The wealth of the upper class has been rising while living standards for the ‚ordinary workers‘ have stagnated or even fallen.


And despite what we’re told by media and politicians, social mobility for the poor is very limited. Many, many low-income individuals work hard to make a living but because of low wages (the US minimum wage has not been raised since 2009;
New York Times, October 10, 2015) they cannot make it. Educational inequalities deprive children from poor families of equal opportunity in life. The reason why wealth stays in the hands of a small elite is not the fact that all millionaires and billionaires work harder than the lower classes, but rather the privileged position they are born into: many become rich through inheritance. They do not only profit from their parents‘ financial capital, but also from their social capital (connections to powerful people) and cultural capital (access to elite education, e.g. private schools and expensive colleges). Children from low socio-economic backgrounds lack all these privileges. No matter how hard they try, all too often they will never manage to climb the social ladder, while children from richer families are born at the top and stay there. This is not to say there is absolutely no social mobility; of course there is. But I want to point out that when we debate what it is that holds poor kids back, their alleged ‚laziness‘ is not the main factor. What denies them upward mobility is a political, economic and social system that is rigged and bent towards helping the haves keep their wealth rather than share it with the have-nots.

This system benefits the haves and fails the have-nots.

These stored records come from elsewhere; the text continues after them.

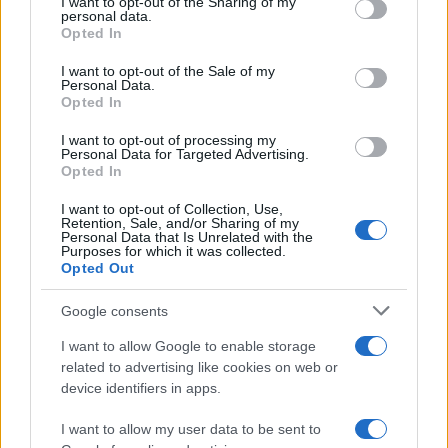
I want to opt-out of the Sharing of my
disclose it to other third parties.
personal data.
Opted In
Please note that this website/app uses one or more Google
services and may gather and store information including but
I want to opt-out of the Sale of my
Personal Data.
not limited to your visit or usage behaviour. You may click to
Opted In
grant or deny consent to Google and its third-party tags to
use your data for below specified purposes in below Google
I want to opt-out of processing my
consent section.
Personal Data for Targeted Advertising.
Opted In
I want to opt-out of Collection, Use,
Retention, Sale, and/or Sharing of my
Personal Data that Is Unrelated with the
Purposes for which it was collected.
Opted Out
Syndication
Culture
Google consents
Salute
Globalist
I want to allow Google to enable storage
related to advertising like cookies on web or
Megachip
Globalscience
device identifiers in apps.
GiULia
Globalsport
I want to allow my user data to be sent to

And of course, there are workshy welfare recipients who abuse the system. But all the data we have proves they only make up a small portion of all social security recipients.

In fact, government policies (including weakening unions, watering down workers‘ rights etc) have created a new class: the working poor, a silently suffering part of our society. They work – often enough full-time in hard jobs – but the wages are simply too low to make a living.

In conclusion, it is absolutely obvious that the ‚undeserving poor‘ is an inaccurate, insulting classist stereotype about lower classes. It is a talking point used by the wealthy and their lobby in politics and press. Don’t fall for it. The conversation we should have is an entirely different one: about how the dramatically rising inequality tears at the social fabric of our countries. How a deregulated, greed-driven ‚capitalism on crack‘ is threatening our wealth, our democracy and our future. Welfare spending isn’t the problem, the tax income lost due to unnecessary corporate subsidies and corporate and billionaire tax avoidance is what really strains our national budgets. We cannot afford wealth without responsibility, and we cannot keep balancing our budgets on the backs of the weak and vulnerable.